Democratizing and Modernizing Information Access: From Open Rerankers to Scalable RAG Evaluation
Loading...
Date
Authors
Advisor
Lin, Jimmy
Journal Title
Journal ISSN
Volume Title
Publisher
University of Waterloo
Abstract
Modern information access increasingly relies on complex pipelines involving large language models (LLMs), fundamentally changing how users interact with information, from sophisticated multi-stage retrieval pipelines to end-to-end retrieval-augmented generation (RAG) systems. While these advancements enhance user experience, they also introduce significant challenges. The research community's growing reliance on proprietary, black-box models for key tasks like document reranking creates barriers to innovation and reproducibility (the Component Challenge). Furthermore, progress is hampered by the lack of a shared, standardized ecosystem for executing and measuring information access systems (the Benchmarking Challenge). Finally, the generative nature of RAG systems makes them fundamentally harder to evaluate than traditional systems that return document lists; new methodologies are required to assess factual accuracy and completeness in a reliable, scalable manner (the Evaluation Challenge). We argue that progress depends on the synergistic development of open, high-effectiveness system components and the reliable, scalable evaluation frameworks necessary to assess them.
This thesis addresses these challenges through a narrative arc that begins with pushing existing paradigms to their limits. But, given that frontier models dominate today's landscape, we find a pressing need for new open-source solutions. We begin by analyzing the dominant supervised ranking paradigm, developing multi-stage pipelines that demonstrated high effectiveness but also highlighted inherent complexity and cost. Subsequently, we conducted a systematic exploration of model backbones, loss functions, and negative mining strategies to squeeze effectiveness gains from supervised pointwise cross-encoders. Next, we continue with a large-scale empirical study on the newly evolving generative retrieval paradigm, which revealed its scalability limitations on large, real-world collections. This portion culminates in the final contribution to the Component Challenge: RankZephyr, an open-source 7B-parameter listwise reranker. By leveraging a carefully designed instruction distillation curriculum, RankZephyr matches and often surpasses the effectiveness of much larger proprietary models like GPT-4. It provides the community with a powerful, transparent, and accessible zero-shot reranking module, breaking the dependence on black-box systems for this critical task. All methods described have broad community adoption, and our models and evaluation frameworks continue to support ongoing research efforts across open-source IR and RAG development.
With powerful open components in hand, the focus shifts to benchmarking. To address the Benchmarking Challenge, this work introduces Ragnarök, a reusable, end-to-end RAG framework designed to standardize how retrieval-augmented generation systems are constructed and assessed. Serving as the backbone for the TREC 2024 Retrieval-Augmented Generation Track, Ragnarök provides the research community with a shared experimental platform, critical data resources, and reproducible and effective baselines. By encapsulating the full RAG pipeline — from retrieval and grounding to generation and scoring — within a single, transparent framework, TREC 2024 Retrieval-Augmented Generation Track and Ragnarök enable reproducible experimentation at scale. This not only ensures fair comparisons across diverse approaches but also establishes a foundation for cumulative progress in open-domain information access research, where previously ad hoc and non-replicable setups have often impeded reliable evaluation.
Building on this infrastructure, the thesis then directly tackles the Evaluation Challenge by introducing the AutoNuggetizer framework. This framework refactors the classic and well-studied nugget-based evaluation methodology for the modern era of LLMs. By automating the evaluation of the recall of the information nugget in RAG responses and validating the approach at scale in TREC 2024 Retrieval-Augmented Generation Track, this work provides a reliable and scalable methodology to measure the quality of generative information access systems.

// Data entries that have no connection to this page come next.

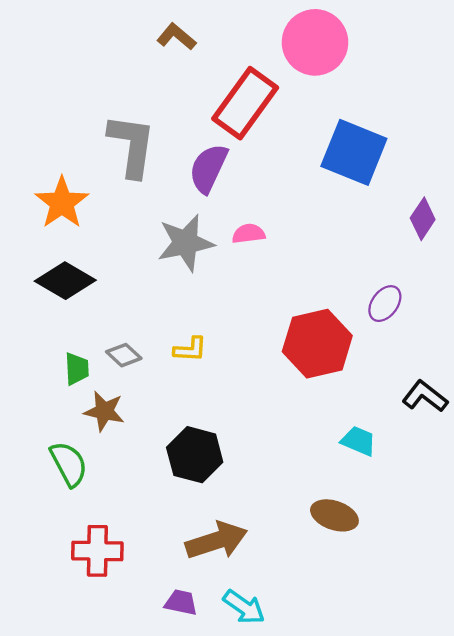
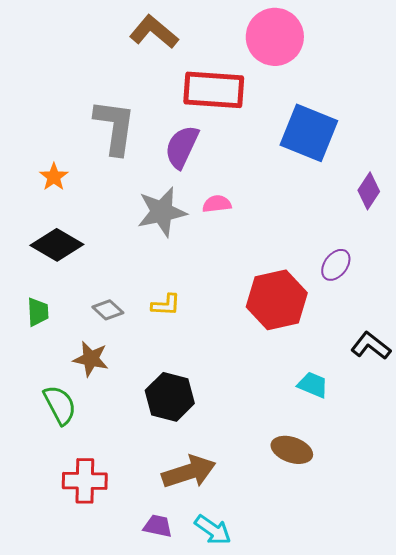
brown L-shape: (176, 37) -> (154, 32), size x1.4
red rectangle: (245, 103) -> (214, 90), turned 58
orange star: (62, 203) -> (54, 177), size x0.6
green trapezoid: (77, 369) -> (38, 312), moved

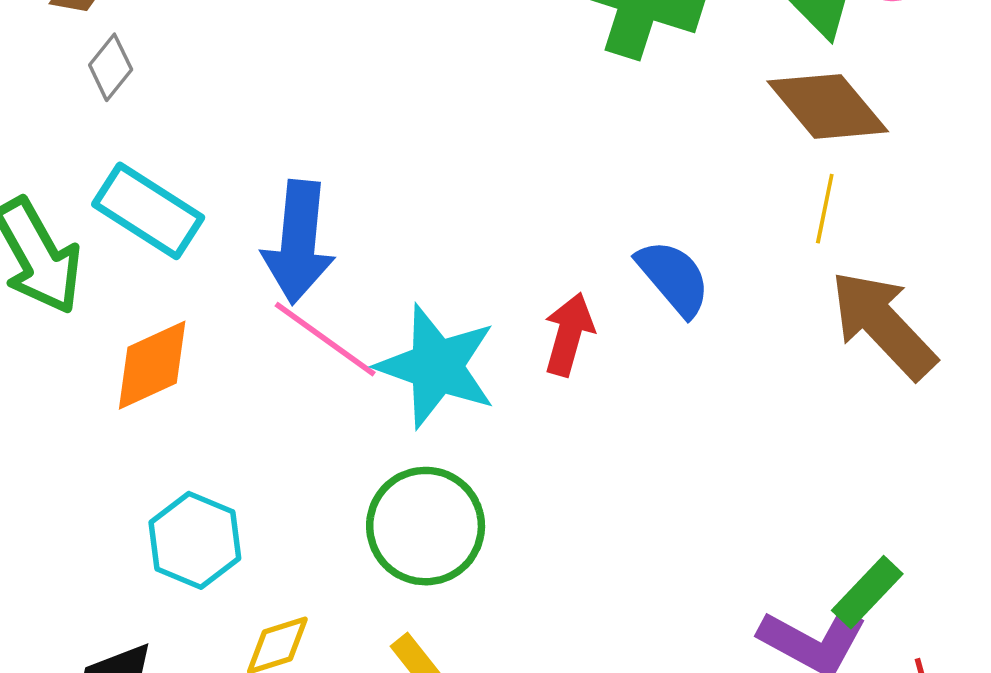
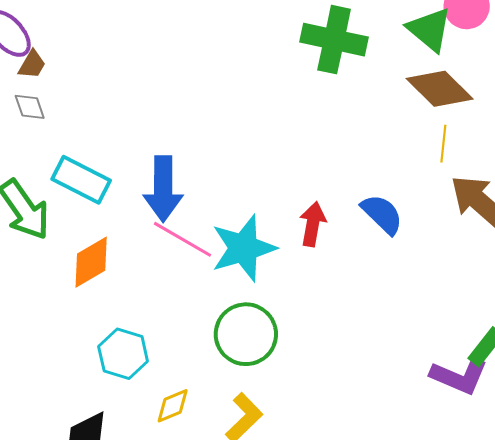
gray diamond: (111, 67) -> (30, 107), moved, turned -52
blue semicircle: (674, 278) -> (382, 214), moved
cyan star: (436, 366) -> (243, 248), turned -30

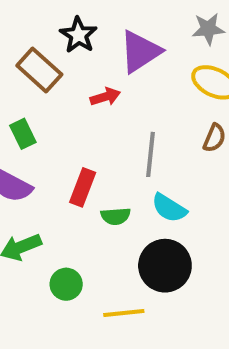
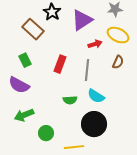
red arrow: (105, 97) -> (95, 44), moved
red rectangle: (83, 187) -> (60, 64), moved

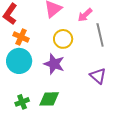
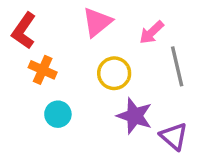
cyan circle: (19, 61) -> (58, 114), moved, size x0.6
purple star: (54, 64) -> (135, 116), moved

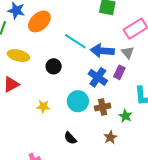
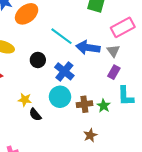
purple rectangle: (119, 72) -> (114, 72), moved
blue cross: (98, 77) -> (64, 71), moved
green star: (125, 116) -> (104, 106), moved
black semicircle: (70, 138) -> (35, 115), moved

In summary, this thesis contributes to the field of information access by exploring the limits of existing retrieval and ranking paradigms, developing powerful open-source components for modern information access systems, and creating the frameworks and methodologies required to benchmark and evaluate them. The contributions include a comprehensive analysis of supervised ranking and generative retrieval paradigms, an open-source state-of-the-art listwise reranker (RankZephyr), a standardized framework for RAG benchmarking (Ragnarök), and a scalable methodology for evaluating generative systems (AutoNuggetizer). Together, this thesis addresses the three core challenges identified at the outset, providing the community with both the tools to build effective systems and the methodologies to assess them rigorously. The widespread adoption of these artifacts by researchers and practitioners already underscores their tangible impact and utility in driving the field forward.
In the future, on the reranking front, we would like to build faster, more efficient rerankers that can reason over the texts and generalize to several domains. On the benchmarking front, we will expand tasks to capture "deep research" information needs that demand multi-hop reasoning and query decomposition. On the evaluation front, we hope to extend the AutoNuggetizer methodology to several tasks that go beyond web retrieval, into other domains like biomedical texts and conversational question answering.